Weiner had arrived a only few days earlier to supervise the installation, but he clearly knows Rome well, well enough to treat lightly something so grand. He spelled out "3 COINS & A FOUNTAIN," for instance, in red letters that span the narrow strips of wall between five tall windows. The text ringing the room at baseboard level is more erudite: Virgil’s "si parva licet componere magnis," or "if one dares compare the small with the great," which has been called the theme of the Aeneid.
The Roman context, in fact, gives Weiner’s work, with its simple oppositions and variables, an uncanny historical resonance. "Quid pro quo," indeed.
Eight framed drawings are also on view in a back room, enough to save Larry Gagosian’s reputation as a dealer with commercial intentions. However, at this point Gagosian probably realizes that it is easier to invite Roman collectors for dinner at Dal Bolognese than to sell them art.
In any case, Weiner is not an artist from Gagosian’s stable but he agreed to do this show because he doesn’t have a gallery representing his works in Rome. Weiner collaborates with many galleries around the world but he has an old-school tendency to be faithful to his dealers and he has said that he will only work with the Roman branch of the multinational Gagosian Gallery.
Long-limbed, naturally elegant, with an archaic beard and knowing look, Weiner was clearly inspired by the ancient history of Rome with its seven mythological hills and its legendary Trevi Fountain. But when I asked Weiner what Rome and Italy really meant for him, he replied, "Nothing! Being here for me is like being in Germany or in France."
He continued talking about the Italian contemporary art world and it soon became evident to me just how informed he is. "Here everybody complains about the lack of support from the government, but all Italian art needs is a little bit of trust from the art people about what their kids are doing." I was happy to discover that Weiner thinks my native country has undervalued talent, but sad to find out that even abroad, Italians are seen as "people who complain about being miserable, then go for a three-month holiday."

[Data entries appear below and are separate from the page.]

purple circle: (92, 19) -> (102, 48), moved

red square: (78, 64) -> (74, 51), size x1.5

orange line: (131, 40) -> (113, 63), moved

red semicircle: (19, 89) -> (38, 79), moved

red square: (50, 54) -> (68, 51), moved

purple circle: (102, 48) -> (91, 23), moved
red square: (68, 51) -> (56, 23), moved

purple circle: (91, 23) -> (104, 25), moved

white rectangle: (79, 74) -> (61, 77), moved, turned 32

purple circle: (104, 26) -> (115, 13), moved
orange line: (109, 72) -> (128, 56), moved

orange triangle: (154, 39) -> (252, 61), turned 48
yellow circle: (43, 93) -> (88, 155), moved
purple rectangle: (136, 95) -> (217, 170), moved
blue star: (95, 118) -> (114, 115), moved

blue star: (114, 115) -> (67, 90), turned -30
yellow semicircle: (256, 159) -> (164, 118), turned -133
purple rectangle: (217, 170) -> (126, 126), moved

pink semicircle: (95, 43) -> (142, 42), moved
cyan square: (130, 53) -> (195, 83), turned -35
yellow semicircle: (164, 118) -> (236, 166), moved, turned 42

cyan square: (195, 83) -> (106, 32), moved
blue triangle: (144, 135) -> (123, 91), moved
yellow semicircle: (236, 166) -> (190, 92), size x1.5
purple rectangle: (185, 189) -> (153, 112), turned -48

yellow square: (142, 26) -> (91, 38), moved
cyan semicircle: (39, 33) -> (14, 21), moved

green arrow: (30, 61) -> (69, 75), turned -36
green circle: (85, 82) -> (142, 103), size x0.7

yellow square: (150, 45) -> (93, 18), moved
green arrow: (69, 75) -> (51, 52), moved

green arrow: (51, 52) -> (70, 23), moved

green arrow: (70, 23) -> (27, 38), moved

Weiner implied that history wasn’t all that important to him. Rather, he said he chose these Latin quotations because they seemed so contemporary. "Art is about sensuality, not about remembering," Weiner said. "The only context an artist wants is now." Suddenly, his astute observation rendered the entire gallery and his own work somehow useless.
I now understand that Lawrence is digging into the past, seeking ancient emotions that don’t necessarily exist anymore. This work is not about ancient Rome. Nor is it about history, nor inspiration. The power that emerges from this installation is nostalgia for emotions that Weiner felt long ago, maybe in another life or perhaps in a dream. These are now prisoners of his deep, sparkling eyes.

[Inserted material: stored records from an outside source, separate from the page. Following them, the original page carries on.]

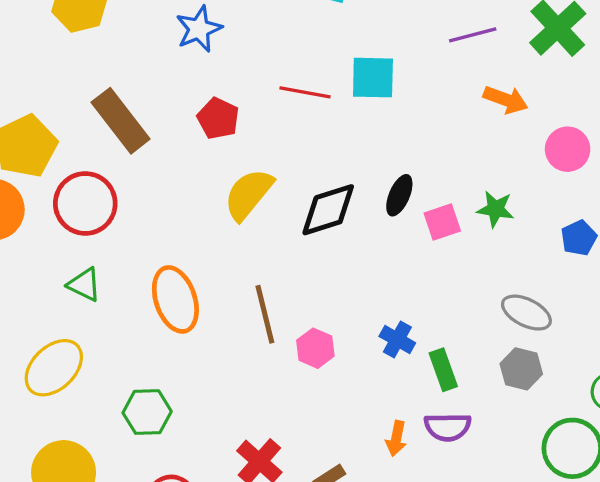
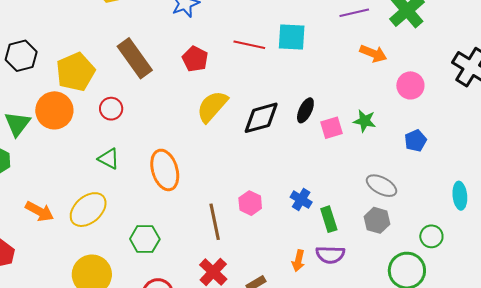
red circle: (85, 203) -> (111, 109), size x0.6
brown line: (265, 314) -> (215, 222), moved

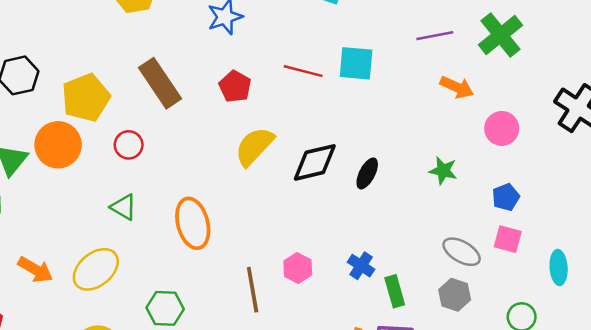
black ellipse: (305, 110) -> (367, 173), moved
pink square: (331, 128) -> (508, 239), moved, turned 30

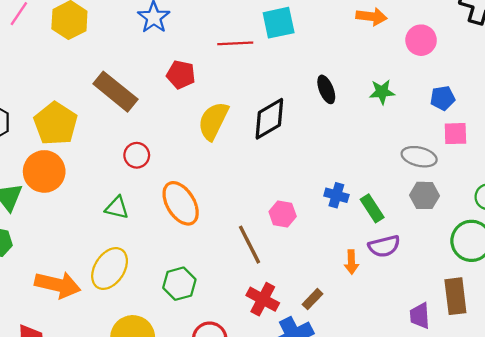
red circle: (129, 145) -> (137, 155), moved
black ellipse: (367, 173) -> (326, 89), moved, turned -32
blue pentagon: (506, 197) -> (443, 98), turned 30
orange arrow: (35, 270) -> (58, 285), size x1.4

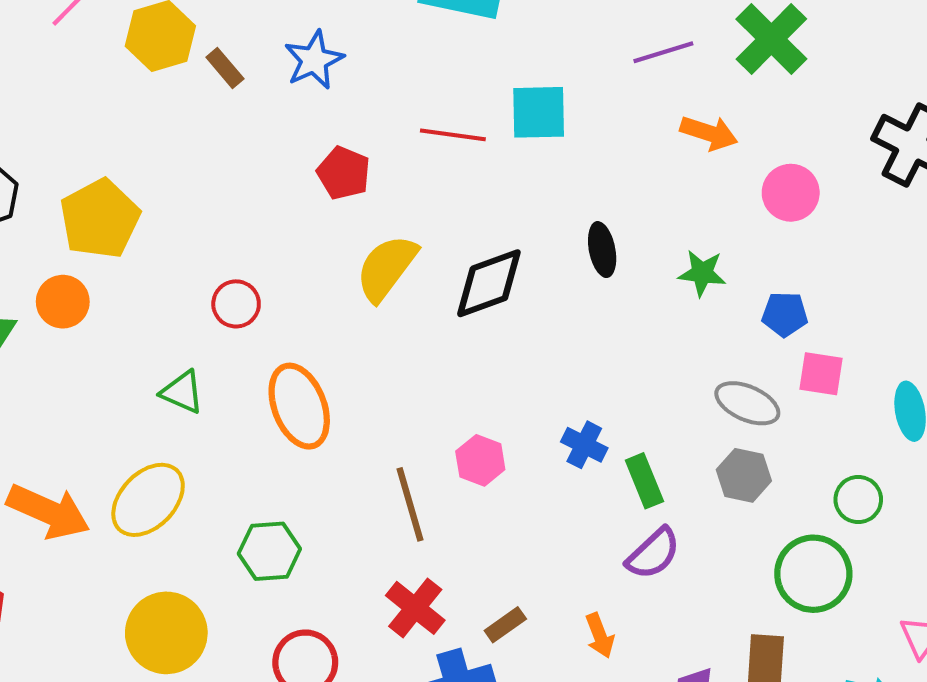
brown rectangle: (115, 92) -> (225, 68), moved, size x0.5
blue pentagon: (443, 98) -> (785, 314), moved
orange circle: (44, 171) -> (63, 302), size x0.7
purple semicircle: (384, 246) -> (653, 553), turned -40
orange arrow: (351, 262) -> (600, 636), moved, turned -30

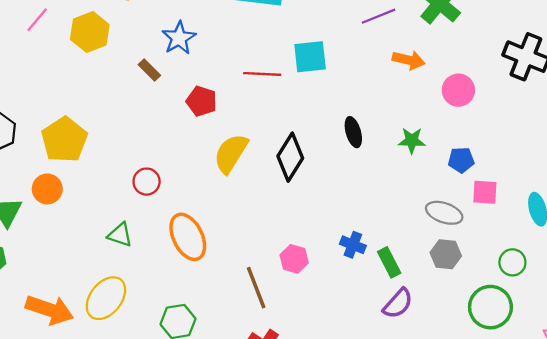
brown rectangle: (225, 68) -> (149, 70), moved
black diamond: (489, 283) -> (290, 157), turned -33

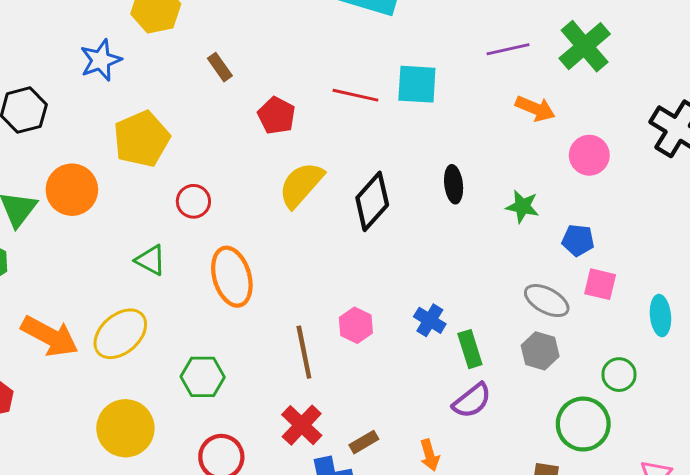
blue star: (179, 38) -> (101, 60), moved
yellow pentagon: (64, 140) -> (142, 139), moved
orange circle: (47, 189) -> (72, 190), size x1.4

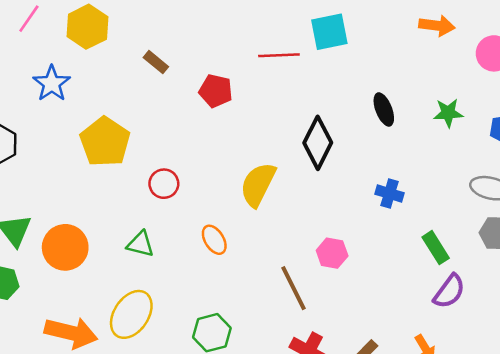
yellow semicircle: (301, 185) -> (258, 185), moved
orange circle: (72, 190) -> (65, 247), moved
orange ellipse: (232, 277) -> (214, 240), size x0.6
blue cross: (430, 320) -> (390, 193), moved

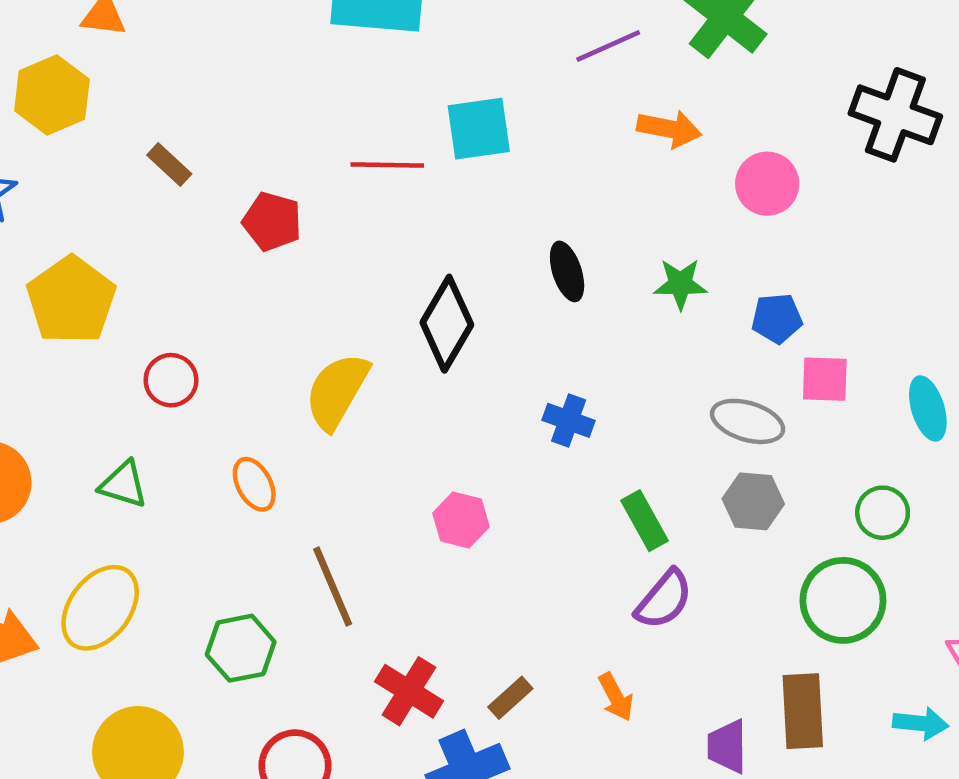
brown line: (294, 288) -> (333, 587), moved

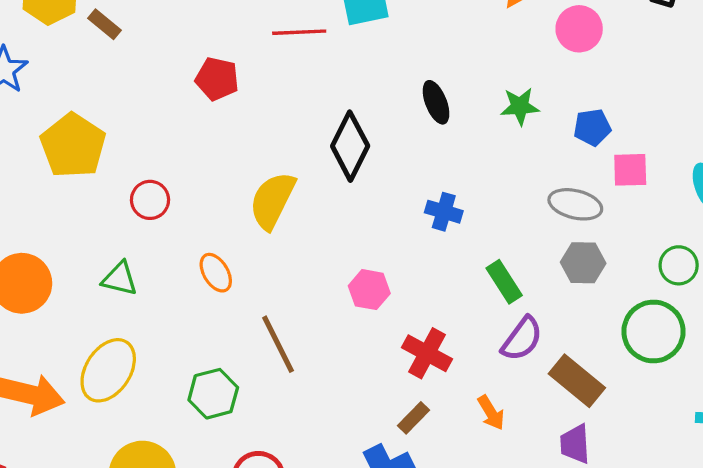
brown rectangle: (169, 165) -> (104, 24), moved
red cross: (409, 691) -> (427, 353), moved
brown rectangle: (803, 711) -> (577, 381), moved, turned -44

At the opening, Roman dealer Pio Monti joked to Weiner that "a man without a beard is like a woman with a beard." The charming man with a beard, with tender but strong eyes, a bit weary from too much walking around Rome, seemed to look forward to returning to his five-star room at the Hotel Hassler nearby -- "The most beautiful room I ever had in Rome!" -- to get some rest, before continuing his journey toward a new destination.
Lawrence Weiner, "Quid pro Quo," Nov. 21, 2008-Jan. 17, 2009, at Gagosian Gallery, Via Francesco Crispi 16, 00187 Rome.
LAVINIA FILIPPI is an art critic based in Rome.